Work instruction:
Stop after the line that contains "Another benefit: national". Until then, retype each line of the entries exactly from the first one, skipping pictures.

[[ Supplied records, beginning ]]

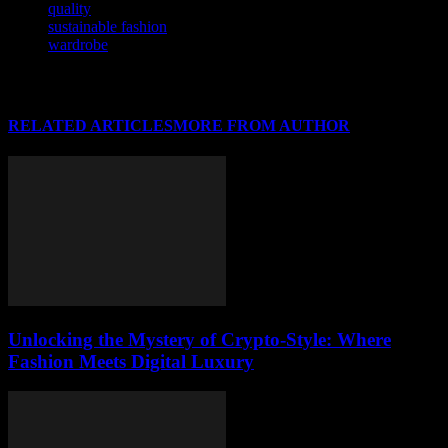
quality
sustainable fashion
wardrobe
RELATED ARTICLES
MORE FROM AUTHOR
Unlocking the Mystery of Crypto-Style: Where
Fashion Meets Digital Luxury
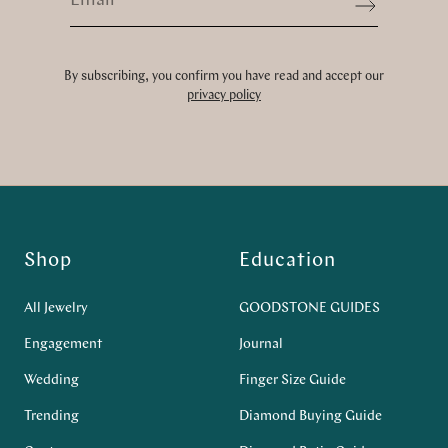
Sign up
By subscribing, you confirm you have read and accept our
privacy policy
Shop
Education
All Jewelry
GOODSTONE GUIDES
Engagement
Journal
Wedding
Finger Size Guide
Trending
Diamond Buying Guide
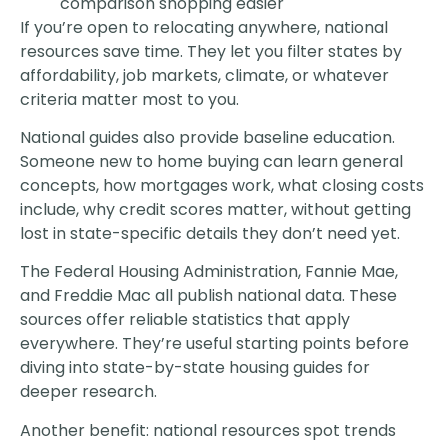
comparison shopping easier
If you’re open to relocating anywhere, national
resources save time. They let you filter states by
affordability, job markets, climate, or whatever
criteria matter most to you.
National guides also provide baseline education.
Someone new to home buying can learn general
concepts, how mortgages work, what closing costs
include, why credit scores matter, without getting
lost in state-specific details they don’t need yet.
The Federal Housing Administration, Fannie Mae,
and Freddie Mac all publish national data. These
sources offer reliable statistics that apply
everywhere. They’re useful starting points before
diving into state-by-state housing guides for
deeper research.
Another benefit: national resources spot trends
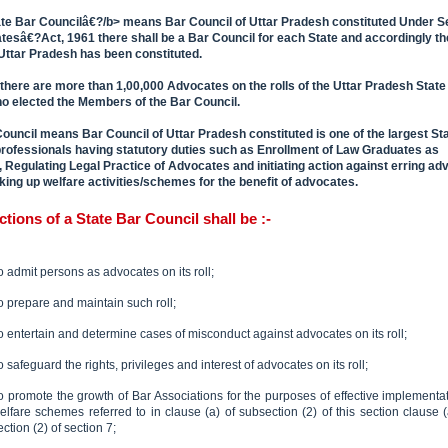
e Bar Councilâ€?/b> means Bar Council of Uttar Pradesh constituted Under Se
tesâ€?Act, 1961 there shall be a Bar Council for each State and accordingly th
 Uttar Pradesh has been constituted.
 there are more than 1,00,000 Advocates on the rolls of the Uttar Pradesh State
ho elected the Members of the Bar Council.
ouncil means Bar Council of Uttar Pradesh constituted is one of the largest St
professionals having statutory duties such as Enrollment of Law Graduates as
 Regulating Legal Practice of Advocates and initiating action against erring ad
king up welfare activities/schemes for the benefit of advocates.
ctions of a State Bar Council shall be :-
o admit persons as advocates on its roll;
o prepare and maintain such roll;
o entertain and determine cases of misconduct against advocates on its roll;
o safeguard the rights, privileges and interest of advocates on its roll;
o promote the growth of Bar Associations for the purposes of effective implementat
elfare schemes referred to in clause (a) of subsection (2) of this section clause (
ection (2) of section 7;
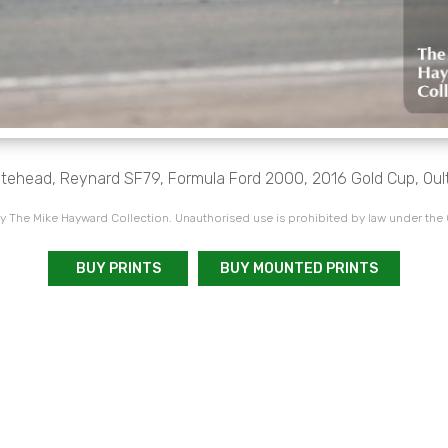
tehead, Reynard SF79, Formula Ford 2000, 2016 Gold Cup, Oul
 The Mike Hayward Collection. Unauthorised use is prohibited by law under the
BUY PRINTS
BUY MOUNTED PRINTS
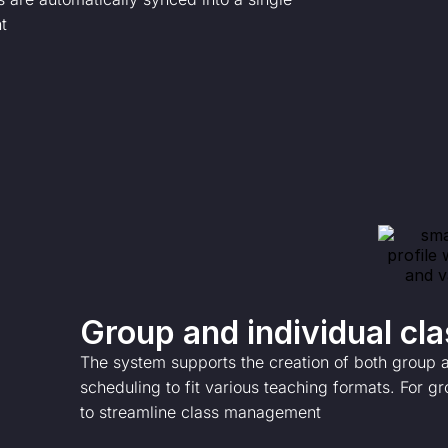
t
Group and individual cl
The system supports the creation of both group an
scheduling to fit various teaching formats. For gr
to streamline class management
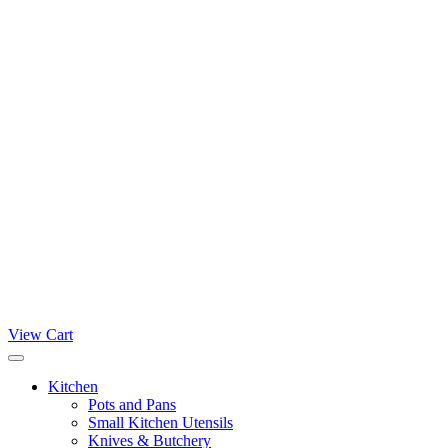
View Cart
Kitchen
Pots and Pans
Small Kitchen Utensils
Knives & Butchery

[[ Supplied records, end ]]

Output:
quality
sustainable fashion
wardrobe
RELATED ARTICLES
MORE FROM AUTHOR
Unlocking the Mystery of Crypto-Style: Where
Fashion Meets Digital Luxury
Sign up
By subscribing, you confirm you have read and accept our
privacy policy
Shop
Education
All Jewelry
GOODSTONE GUIDES
Engagement
Journal
Wedding
Finger Size Guide
Trending
Diamond Buying Guide
comparison shopping easier
If you’re open to relocating anywhere, national
resources save time. They let you filter states by
affordability, job markets, climate, or whatever
criteria matter most to you.
National guides also provide baseline education.
Someone new to home buying can learn general
concepts, how mortgages work, what closing costs
include, why credit scores matter, without getting
lost in state-specific details they don’t need yet.
The Federal Housing Administration, Fannie Mae,
and Freddie Mac all publish national data. These
sources offer reliable statistics that apply
everywhere. They’re useful starting points before
diving into state-by-state housing guides for
deeper research.
Another benefit: national resources spot trends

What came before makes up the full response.